● WHAT THE EXERCISE ASKS:
Find and return every line of the data that contains the word "invierno".

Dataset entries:
+===+

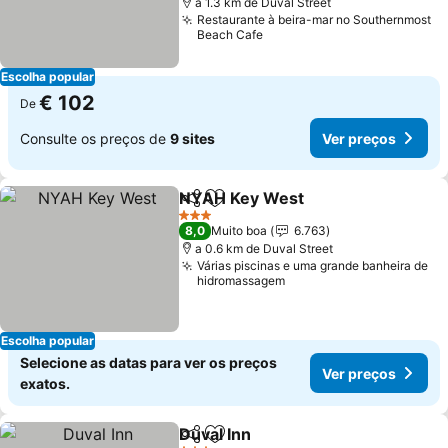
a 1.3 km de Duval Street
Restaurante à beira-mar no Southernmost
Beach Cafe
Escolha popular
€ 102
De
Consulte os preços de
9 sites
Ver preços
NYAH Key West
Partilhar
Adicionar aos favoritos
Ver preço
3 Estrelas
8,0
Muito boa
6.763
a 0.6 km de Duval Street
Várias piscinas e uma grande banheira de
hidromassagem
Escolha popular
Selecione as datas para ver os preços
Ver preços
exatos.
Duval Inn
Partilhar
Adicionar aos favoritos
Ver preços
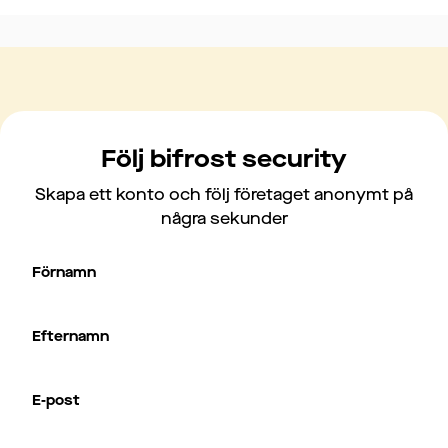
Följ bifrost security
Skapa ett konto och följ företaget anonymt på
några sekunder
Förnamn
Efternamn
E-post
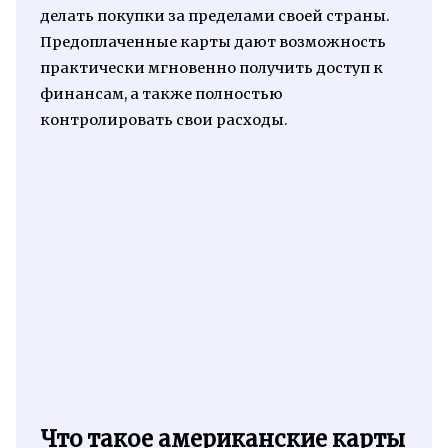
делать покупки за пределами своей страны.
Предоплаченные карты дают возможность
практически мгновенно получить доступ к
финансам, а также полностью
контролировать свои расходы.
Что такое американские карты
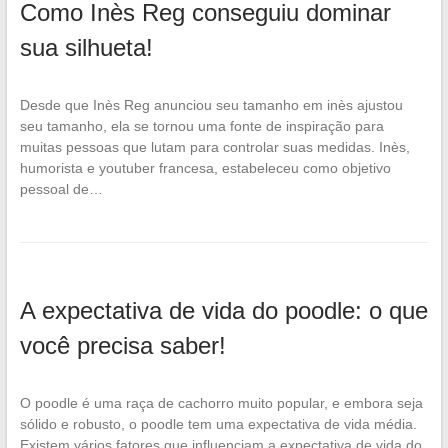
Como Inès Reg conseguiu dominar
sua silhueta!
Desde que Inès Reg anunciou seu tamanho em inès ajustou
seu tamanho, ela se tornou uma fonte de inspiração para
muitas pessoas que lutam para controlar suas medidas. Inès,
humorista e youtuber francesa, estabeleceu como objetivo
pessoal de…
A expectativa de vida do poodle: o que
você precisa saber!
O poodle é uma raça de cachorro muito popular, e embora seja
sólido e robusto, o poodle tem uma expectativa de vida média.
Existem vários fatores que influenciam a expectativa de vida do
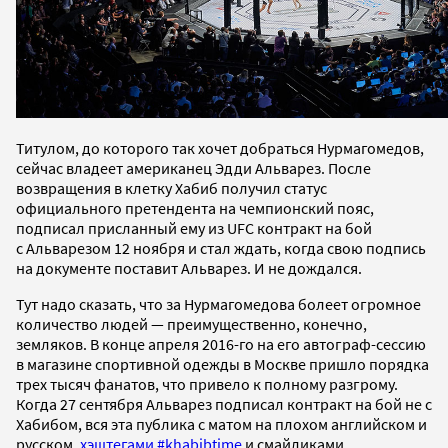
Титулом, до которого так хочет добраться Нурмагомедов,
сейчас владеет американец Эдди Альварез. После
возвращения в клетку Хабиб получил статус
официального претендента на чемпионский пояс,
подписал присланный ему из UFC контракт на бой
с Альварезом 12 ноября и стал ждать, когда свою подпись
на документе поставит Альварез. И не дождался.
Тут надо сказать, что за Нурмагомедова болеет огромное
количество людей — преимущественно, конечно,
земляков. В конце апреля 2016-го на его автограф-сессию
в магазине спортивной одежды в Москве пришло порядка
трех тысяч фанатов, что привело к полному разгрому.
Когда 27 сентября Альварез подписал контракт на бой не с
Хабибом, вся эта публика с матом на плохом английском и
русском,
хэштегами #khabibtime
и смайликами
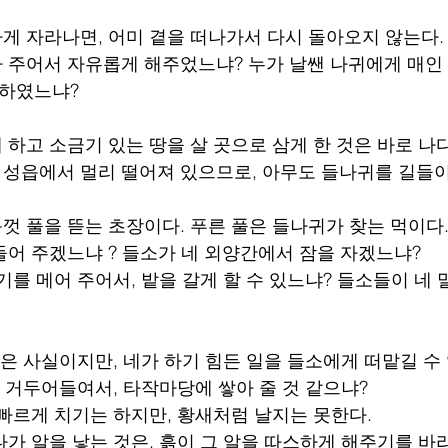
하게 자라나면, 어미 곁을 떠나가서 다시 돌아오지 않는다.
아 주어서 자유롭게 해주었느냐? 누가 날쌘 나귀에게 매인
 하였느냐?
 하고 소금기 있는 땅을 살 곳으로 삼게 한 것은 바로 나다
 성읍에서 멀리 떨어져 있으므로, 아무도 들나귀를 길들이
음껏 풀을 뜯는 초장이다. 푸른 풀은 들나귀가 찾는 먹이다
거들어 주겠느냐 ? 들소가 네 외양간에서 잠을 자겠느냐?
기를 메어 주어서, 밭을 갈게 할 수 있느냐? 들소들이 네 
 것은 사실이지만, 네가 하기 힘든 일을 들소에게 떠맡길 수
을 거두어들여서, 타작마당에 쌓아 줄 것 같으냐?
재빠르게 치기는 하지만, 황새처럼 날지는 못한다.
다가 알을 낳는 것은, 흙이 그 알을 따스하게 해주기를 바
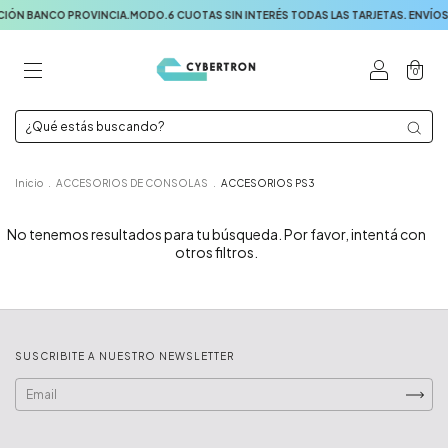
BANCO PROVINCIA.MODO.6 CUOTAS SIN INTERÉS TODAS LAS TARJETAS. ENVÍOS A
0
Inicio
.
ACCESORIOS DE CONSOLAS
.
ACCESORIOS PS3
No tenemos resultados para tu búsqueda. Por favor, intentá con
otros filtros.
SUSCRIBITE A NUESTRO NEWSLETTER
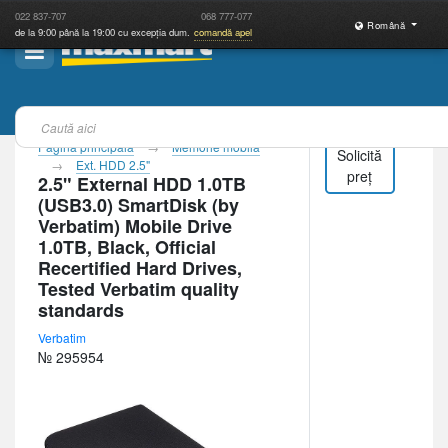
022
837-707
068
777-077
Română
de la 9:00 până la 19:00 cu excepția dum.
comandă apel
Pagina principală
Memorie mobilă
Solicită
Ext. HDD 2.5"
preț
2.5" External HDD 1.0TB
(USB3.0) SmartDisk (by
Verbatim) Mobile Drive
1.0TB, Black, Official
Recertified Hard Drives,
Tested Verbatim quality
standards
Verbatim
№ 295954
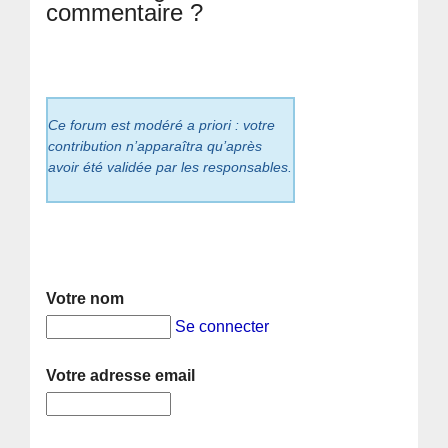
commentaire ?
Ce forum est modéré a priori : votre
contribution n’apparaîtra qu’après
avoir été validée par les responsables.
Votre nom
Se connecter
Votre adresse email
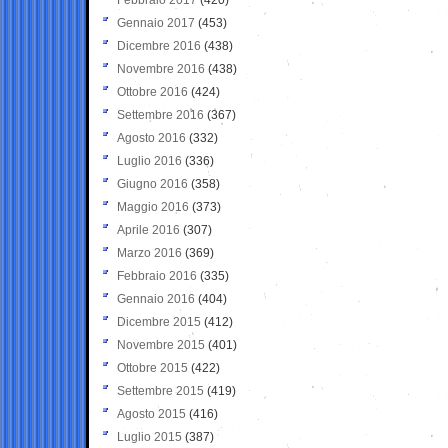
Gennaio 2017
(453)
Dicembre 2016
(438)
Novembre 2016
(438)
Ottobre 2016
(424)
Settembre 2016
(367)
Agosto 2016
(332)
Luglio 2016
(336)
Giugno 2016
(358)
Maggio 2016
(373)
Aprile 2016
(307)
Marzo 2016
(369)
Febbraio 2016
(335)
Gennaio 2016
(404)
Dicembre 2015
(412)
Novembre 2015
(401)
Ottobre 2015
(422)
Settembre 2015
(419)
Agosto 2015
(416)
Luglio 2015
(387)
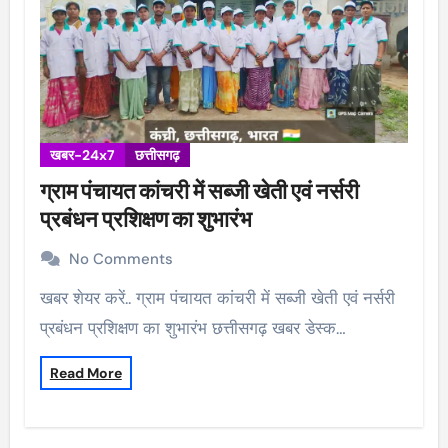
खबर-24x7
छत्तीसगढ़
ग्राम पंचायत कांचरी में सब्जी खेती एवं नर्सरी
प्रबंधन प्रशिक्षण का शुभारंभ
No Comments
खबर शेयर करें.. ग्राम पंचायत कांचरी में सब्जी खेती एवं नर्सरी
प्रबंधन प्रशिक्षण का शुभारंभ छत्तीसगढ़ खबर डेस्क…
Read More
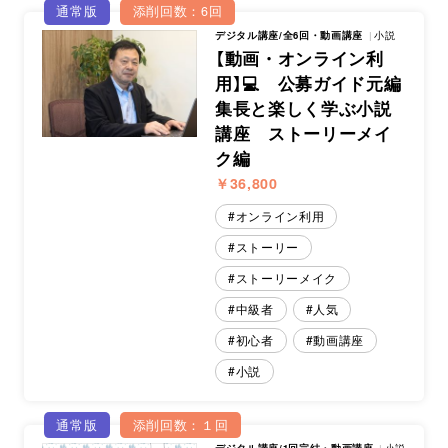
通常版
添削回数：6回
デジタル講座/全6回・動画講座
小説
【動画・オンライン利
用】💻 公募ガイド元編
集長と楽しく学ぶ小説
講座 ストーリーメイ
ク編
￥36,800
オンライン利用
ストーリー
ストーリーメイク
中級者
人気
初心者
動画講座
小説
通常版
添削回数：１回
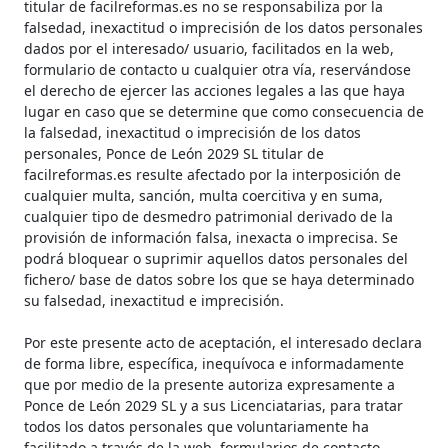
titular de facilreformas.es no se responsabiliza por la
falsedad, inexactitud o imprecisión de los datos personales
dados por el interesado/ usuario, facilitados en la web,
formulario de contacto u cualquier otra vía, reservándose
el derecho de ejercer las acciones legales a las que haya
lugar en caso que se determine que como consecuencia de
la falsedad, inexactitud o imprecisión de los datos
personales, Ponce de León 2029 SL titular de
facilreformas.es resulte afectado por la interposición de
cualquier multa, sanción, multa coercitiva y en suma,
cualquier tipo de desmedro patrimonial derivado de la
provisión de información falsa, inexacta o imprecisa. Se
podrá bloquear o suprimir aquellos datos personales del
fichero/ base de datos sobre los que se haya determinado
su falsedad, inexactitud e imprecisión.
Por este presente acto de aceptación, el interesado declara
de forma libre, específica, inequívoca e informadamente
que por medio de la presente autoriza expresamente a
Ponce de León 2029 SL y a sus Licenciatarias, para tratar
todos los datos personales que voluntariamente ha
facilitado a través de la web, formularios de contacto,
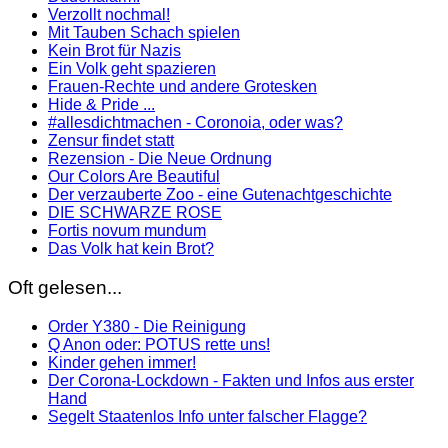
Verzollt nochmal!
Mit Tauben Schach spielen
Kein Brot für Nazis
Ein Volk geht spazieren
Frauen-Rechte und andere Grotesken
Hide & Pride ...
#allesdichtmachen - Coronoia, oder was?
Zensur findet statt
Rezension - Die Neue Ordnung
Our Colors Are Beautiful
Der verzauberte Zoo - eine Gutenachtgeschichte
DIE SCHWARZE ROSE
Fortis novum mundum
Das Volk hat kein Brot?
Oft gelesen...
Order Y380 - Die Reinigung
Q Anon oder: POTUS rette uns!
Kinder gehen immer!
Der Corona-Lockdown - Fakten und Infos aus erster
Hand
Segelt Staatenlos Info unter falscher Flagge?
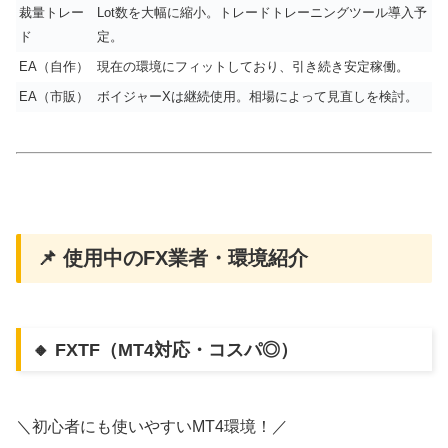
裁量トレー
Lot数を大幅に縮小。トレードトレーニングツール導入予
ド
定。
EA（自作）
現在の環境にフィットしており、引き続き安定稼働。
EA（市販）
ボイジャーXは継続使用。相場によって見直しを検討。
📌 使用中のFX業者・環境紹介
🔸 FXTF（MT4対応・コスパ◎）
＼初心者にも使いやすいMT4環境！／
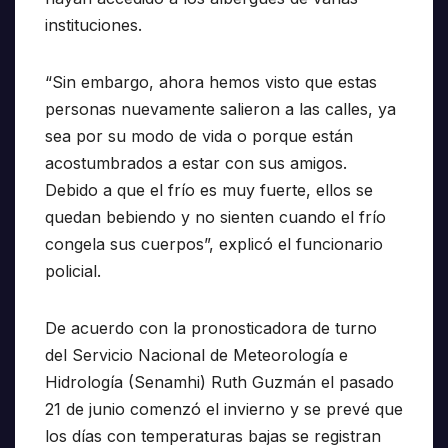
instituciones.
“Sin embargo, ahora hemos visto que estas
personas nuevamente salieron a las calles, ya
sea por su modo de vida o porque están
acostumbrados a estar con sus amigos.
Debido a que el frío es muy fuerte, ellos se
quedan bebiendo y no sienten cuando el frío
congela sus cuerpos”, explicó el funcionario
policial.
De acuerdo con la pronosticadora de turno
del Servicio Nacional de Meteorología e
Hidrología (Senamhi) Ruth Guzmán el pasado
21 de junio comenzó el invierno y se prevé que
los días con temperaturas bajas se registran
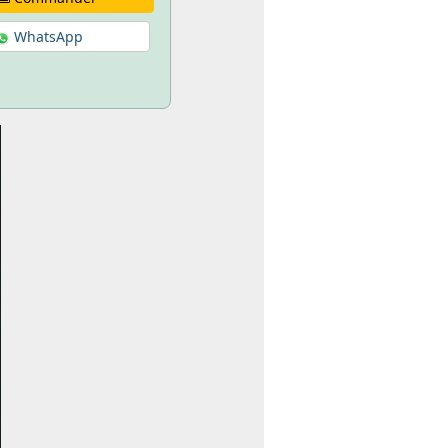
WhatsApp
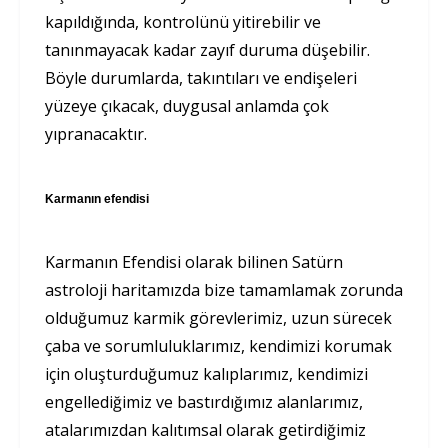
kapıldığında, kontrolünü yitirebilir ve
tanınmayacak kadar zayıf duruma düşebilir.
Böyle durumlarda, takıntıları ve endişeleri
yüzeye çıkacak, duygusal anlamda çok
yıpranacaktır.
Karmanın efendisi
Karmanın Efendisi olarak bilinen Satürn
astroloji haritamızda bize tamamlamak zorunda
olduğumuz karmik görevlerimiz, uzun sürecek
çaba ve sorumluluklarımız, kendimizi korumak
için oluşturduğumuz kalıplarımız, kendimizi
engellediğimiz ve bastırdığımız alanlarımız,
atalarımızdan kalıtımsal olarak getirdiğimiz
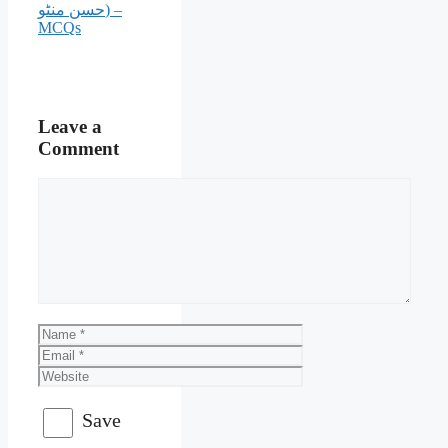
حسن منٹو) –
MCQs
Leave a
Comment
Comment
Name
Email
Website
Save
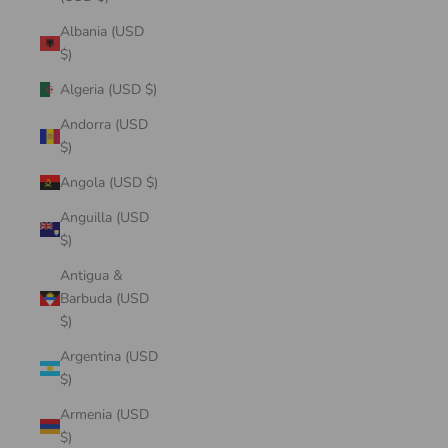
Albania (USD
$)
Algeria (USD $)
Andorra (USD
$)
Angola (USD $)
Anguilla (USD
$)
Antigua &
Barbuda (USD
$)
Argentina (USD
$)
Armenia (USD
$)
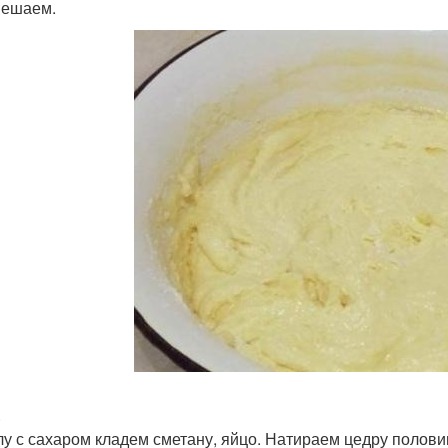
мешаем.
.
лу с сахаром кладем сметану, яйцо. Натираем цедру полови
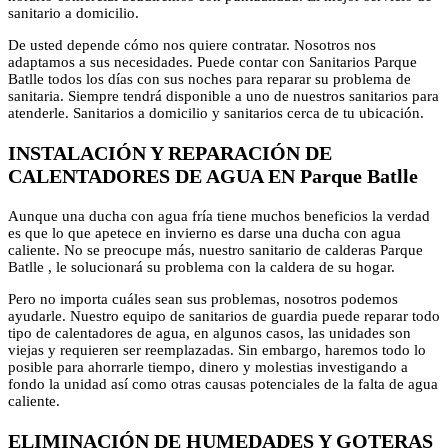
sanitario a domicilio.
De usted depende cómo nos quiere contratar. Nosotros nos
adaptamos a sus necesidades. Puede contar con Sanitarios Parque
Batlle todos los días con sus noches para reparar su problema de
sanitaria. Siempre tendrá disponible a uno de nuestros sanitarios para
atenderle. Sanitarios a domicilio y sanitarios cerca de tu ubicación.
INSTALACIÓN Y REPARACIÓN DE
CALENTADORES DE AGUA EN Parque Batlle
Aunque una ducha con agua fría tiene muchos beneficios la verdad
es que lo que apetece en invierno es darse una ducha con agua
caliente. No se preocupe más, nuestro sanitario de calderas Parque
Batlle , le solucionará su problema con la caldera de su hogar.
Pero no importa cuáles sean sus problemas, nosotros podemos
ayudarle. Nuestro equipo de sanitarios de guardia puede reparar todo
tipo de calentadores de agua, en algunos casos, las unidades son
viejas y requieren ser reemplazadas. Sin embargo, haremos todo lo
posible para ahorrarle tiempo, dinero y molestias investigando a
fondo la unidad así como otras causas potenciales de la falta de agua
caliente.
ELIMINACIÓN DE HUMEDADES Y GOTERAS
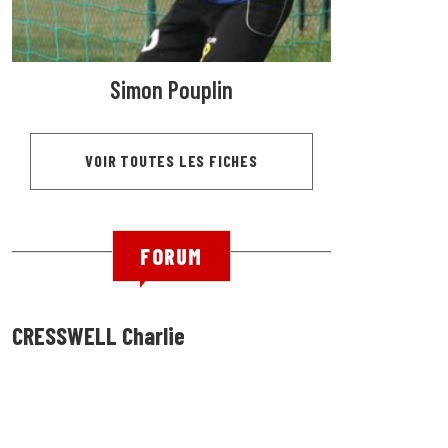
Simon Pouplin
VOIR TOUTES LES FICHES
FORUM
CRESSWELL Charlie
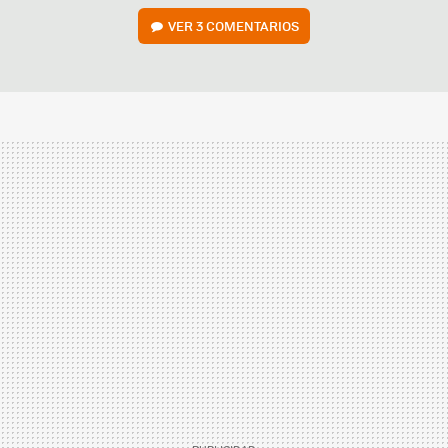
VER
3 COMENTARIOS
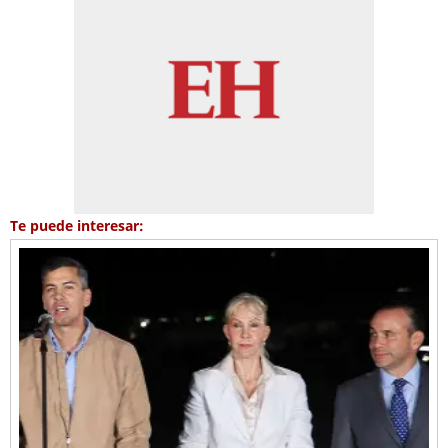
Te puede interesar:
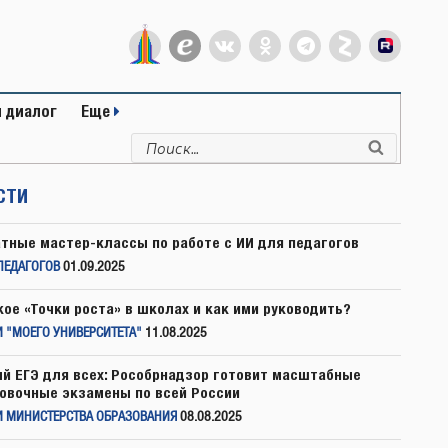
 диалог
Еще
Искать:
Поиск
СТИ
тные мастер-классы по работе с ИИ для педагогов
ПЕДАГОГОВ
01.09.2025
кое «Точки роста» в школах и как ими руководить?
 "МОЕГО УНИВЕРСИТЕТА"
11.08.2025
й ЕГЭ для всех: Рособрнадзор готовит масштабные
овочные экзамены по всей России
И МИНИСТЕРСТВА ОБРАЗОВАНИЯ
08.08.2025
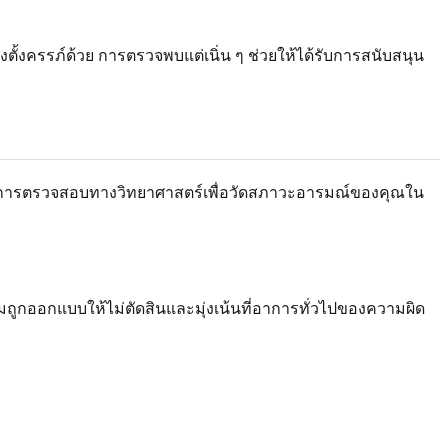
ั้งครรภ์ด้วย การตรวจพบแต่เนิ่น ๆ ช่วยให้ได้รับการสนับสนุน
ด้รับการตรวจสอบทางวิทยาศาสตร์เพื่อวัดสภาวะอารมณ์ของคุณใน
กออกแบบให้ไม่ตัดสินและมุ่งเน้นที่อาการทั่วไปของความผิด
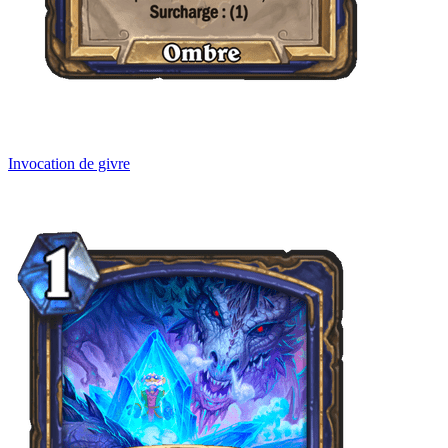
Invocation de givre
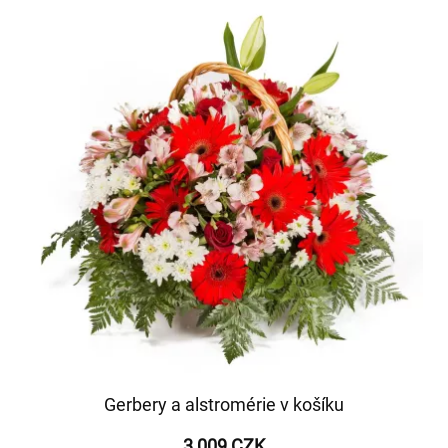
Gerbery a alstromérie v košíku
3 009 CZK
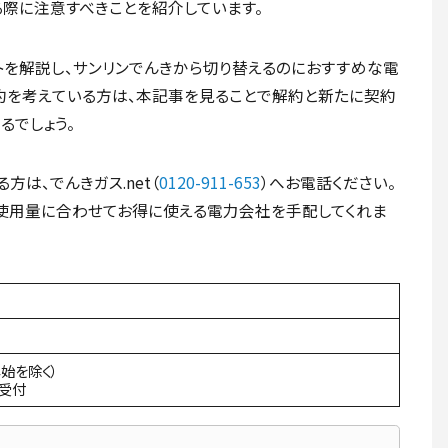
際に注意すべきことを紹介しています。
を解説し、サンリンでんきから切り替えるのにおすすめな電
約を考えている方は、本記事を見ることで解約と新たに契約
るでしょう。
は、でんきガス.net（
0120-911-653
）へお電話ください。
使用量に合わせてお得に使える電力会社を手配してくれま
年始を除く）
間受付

+===+

● ANSWER TO THE PROBLEM:
21 de junio comenzó el invierno y se prevé que
es que lo que apetece en invierno es darse una ducha con agua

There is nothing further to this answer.